Transcribed page contents
○ ○ ○ ○ ○ ○ ○

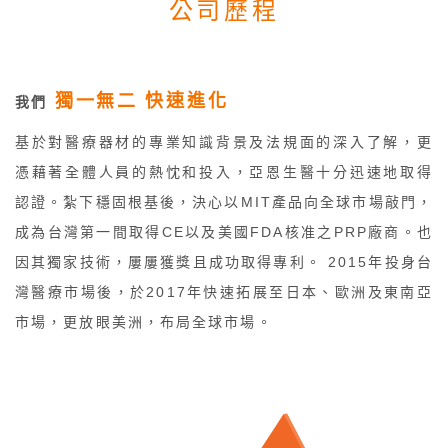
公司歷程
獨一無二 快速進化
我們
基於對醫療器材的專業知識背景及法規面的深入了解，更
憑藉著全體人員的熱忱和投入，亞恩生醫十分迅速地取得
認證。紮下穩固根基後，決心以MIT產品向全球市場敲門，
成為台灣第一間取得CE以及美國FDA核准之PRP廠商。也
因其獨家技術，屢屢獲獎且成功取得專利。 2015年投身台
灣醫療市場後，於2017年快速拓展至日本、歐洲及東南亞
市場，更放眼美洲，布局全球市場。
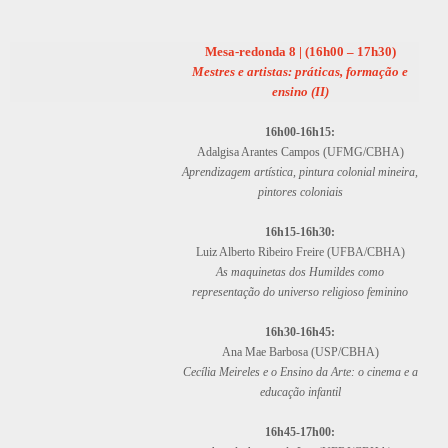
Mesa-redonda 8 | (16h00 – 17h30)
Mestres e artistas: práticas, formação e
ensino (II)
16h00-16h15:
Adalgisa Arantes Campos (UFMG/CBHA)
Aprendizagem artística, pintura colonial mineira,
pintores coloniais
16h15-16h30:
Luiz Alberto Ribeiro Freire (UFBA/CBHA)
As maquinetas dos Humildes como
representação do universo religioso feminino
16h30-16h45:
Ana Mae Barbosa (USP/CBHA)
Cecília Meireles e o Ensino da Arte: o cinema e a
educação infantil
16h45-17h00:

○ ○ ○ ○ ○ ○ ○

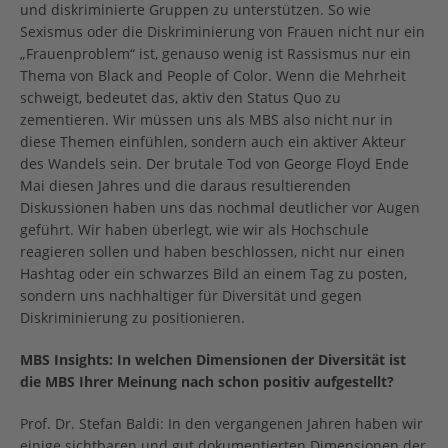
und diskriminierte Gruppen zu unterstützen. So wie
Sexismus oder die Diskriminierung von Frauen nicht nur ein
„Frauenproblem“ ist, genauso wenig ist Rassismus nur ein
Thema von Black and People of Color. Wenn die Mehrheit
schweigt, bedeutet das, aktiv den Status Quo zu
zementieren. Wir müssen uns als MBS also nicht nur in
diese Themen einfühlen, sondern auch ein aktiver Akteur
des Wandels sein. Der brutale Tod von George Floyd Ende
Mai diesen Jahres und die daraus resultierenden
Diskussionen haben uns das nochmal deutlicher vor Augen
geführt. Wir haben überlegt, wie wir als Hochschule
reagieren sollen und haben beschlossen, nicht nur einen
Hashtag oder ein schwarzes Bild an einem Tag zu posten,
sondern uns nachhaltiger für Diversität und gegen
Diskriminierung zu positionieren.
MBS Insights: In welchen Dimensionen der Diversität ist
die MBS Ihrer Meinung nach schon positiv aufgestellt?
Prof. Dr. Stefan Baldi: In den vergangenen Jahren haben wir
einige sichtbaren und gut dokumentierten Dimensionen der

○ ○ ○ ○ ○ ○ ○

REQUIRED ACTION: Would you print exactly, and only, the lines of the data above from the line with "geführt. Wir haben" through the line with "einige sichtbaren und", inclusive?

ANSWER TO THIS EXERCISE:
geführt. Wir haben überlegt, wie wir als Hochschule
reagieren sollen und haben beschlossen, nicht nur einen
Hashtag oder ein schwarzes Bild an einem Tag zu posten,
sondern uns nachhaltiger für Diversität und gegen
Diskriminierung zu positionieren.
MBS Insights: In welchen Dimensionen der Diversität ist
die MBS Ihrer Meinung nach schon positiv aufgestellt?
Prof. Dr. Stefan Baldi: In den vergangenen Jahren haben wir
einige sichtbaren und gut dokumentierten Dimensionen der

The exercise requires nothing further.